Requirement: Repeat every record exactly, omitting the pictures.

[Extracted information Boundary: Start]

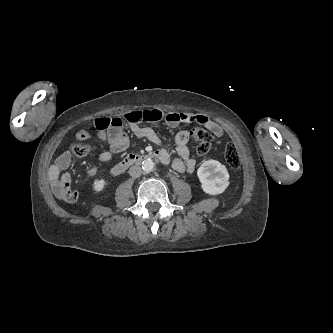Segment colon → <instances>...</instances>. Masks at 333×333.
Segmentation results:
<instances>
[{
	"label": "colon",
	"instance_id": "5ec220e1",
	"mask_svg": "<svg viewBox=\"0 0 333 333\" xmlns=\"http://www.w3.org/2000/svg\"><path fill=\"white\" fill-rule=\"evenodd\" d=\"M160 117H157L159 119ZM123 122L117 117H99L94 121V127L99 131L118 130L122 128ZM194 140L199 142L197 154L204 156L211 147L212 134L204 128H195L191 132ZM91 148L87 144H74L72 146L73 153L78 157H83L89 154ZM224 158L226 163L232 169L236 170L240 167V157L234 143H228L224 150Z\"/></svg>",
	"mask_w": 333,
	"mask_h": 333
}]
</instances>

[Extracted information Boundary: End]

Reply to the task:
Segment colon → <instances>...</instances>. Masks at 333×333.
Segmentation results:
<instances>
[{
	"label": "colon",
	"instance_id": "5ec220e1",
	"mask_svg": "<svg viewBox=\"0 0 333 333\" xmlns=\"http://www.w3.org/2000/svg\"><path fill=\"white\" fill-rule=\"evenodd\" d=\"M160 117H157L159 119ZM123 122L117 117H99L94 121V127L99 131L118 130L122 128ZM194 140L199 142L197 154L204 156L211 147L212 134L204 128H195L191 132ZM91 148L87 144H74L72 146L73 153L78 157H83L89 154ZM224 158L226 163L232 169L236 170L240 167V157L234 143H228L224 150Z\"/></svg>",
	"mask_w": 333,
	"mask_h": 333
}]
</instances>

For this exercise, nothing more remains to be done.